Just as the default, init the search engine by process tweets For single search use
TweetIndex.search("your | ( query & here )")
ti = TweetIndex()
ti.process_tweets(list_of_tweets)
ti.search("neeva hello")
query syntax
Where we use syntax?: it is the string that user put in search function of TweetIndex class, a most basic structure is as below
ti = TweetIndex()
ti.process_tweets(list_of_tweets)
ti.search("query")
# we can go with a query
ti.search("this & ( ( !him & know ) | ( very & because ) )")
Create 2 hash:
word -> {times} set:we can use word to find the times(time is assumed unique, so it indexes the tweet text)
time -> tweet str: we can use the time to index tweet text
Since the infix query expression includes "(",")", it helps to use postfix: we first convert query to postfix
def parse_infix_to_postfix(self, infix):
stack = [] # initialization of empty stack
postfix = []
for character in infix:
if character not in self.Operators: # if an operand append in postfix infix
postfix.append(self.word_to_time[character])

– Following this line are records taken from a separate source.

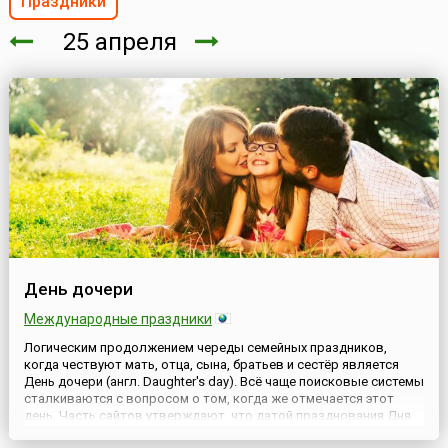
Праздники
25 апреля
День дочери
Международные праздники
Логическим продолжением череды семейных праздников,
когда чествуют мать, отца, сына, братьев и сестёр является
День дочери (англ. Daughter's day). Всё чаще поисковые системы
сталкиваются с вопросом о том, когда же отмечается этот
день. Часть сайтов утверждают, что датой празднования Дня
дочери является 25 апреля. Хотя в ряде стран существуют свои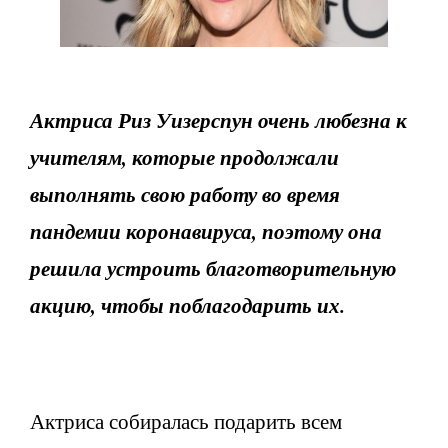
Актриса Риз Уизерспун очень любезна к
учителям, которые продолжали
выполнять свою работу во время
пандемии коронавируса, поэтому она
решила устроить благотворительную
акцию, чтобы поблагодарить их.
Актриса собиралась подарить всем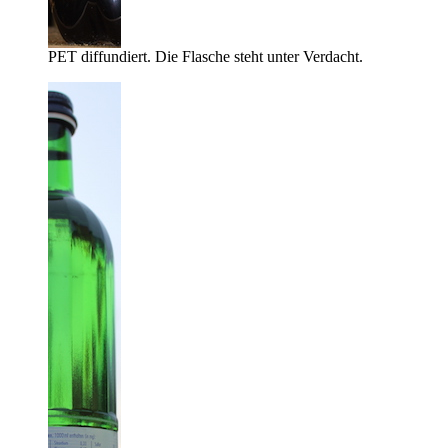
PET diffundiert. Die Flasche steht unter Verdacht.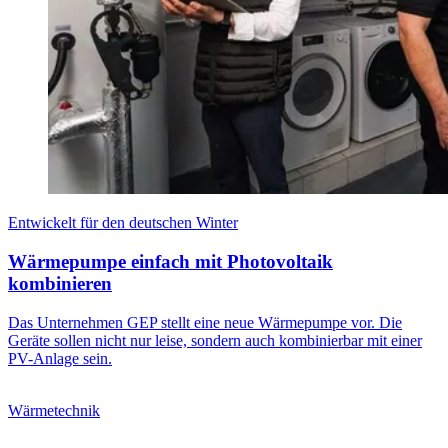
Entwickelt für den deutschen Winter
Wärmepumpe einfach mit Photovoltaik
kombinieren
Das Unternehmen GEP stellt eine neue Wärmepumpe vor. Die
Geräte sollen nicht nur leise, sondern auch kombinierbar mit einer
PV-Anlage sein.
Wärmetechnik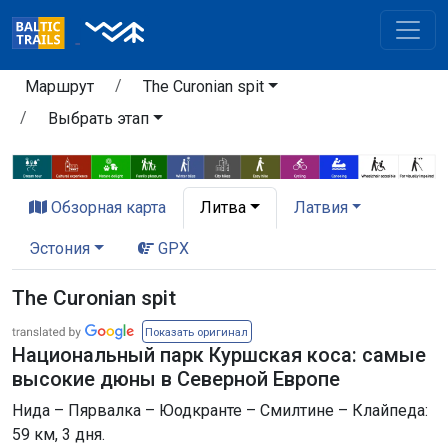
Маршрут
The Curonian spit
Выбрать этап
Обзорная карта
Литва
Латвия
Эстония
GPX
The Curonian spit
Показать оригинал
Национальный парк Куршская коса: самые
высокие дюны в Северной Европе
Нида – Пярвалка – Юодкранте – Смилтине – Клайпеда:
59 км, 3 дня.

elif character=='(': # else Operators push onto stack
stack.append('(')
elif character==')':
while stack and stack[-1]!= '(':
postfix.append(stack.pop())
stack.pop()
else:
while stack and stack[-1]!='(' and self.Priority[character]<= self.Priority[stack[-1]]:
postfix.append(stack.pop())
stack.append(character)
while stack:
postfix.append(stack.pop())
return postfix
Then we evaluate the postfix expression
def eval_postfix(self, postfix):
stack = []
for cur in postfix:
if isinstance(cur,set):
stack.append(cur)
if cur in self.Operators:
top1 = stack.pop()
top2 = stack.pop()
stack.append(self.eval(top1,top2,cur))
return list(stack[0])
Sort the output based on its value(time) and return all candidates
The search workflow for query is as follow:
def search(self, query: str) -> List[Tuple[str, int]]:
list_of_words = query.split(" ")
list_of_words = self.parse_infix_to_postfix(list_of_words)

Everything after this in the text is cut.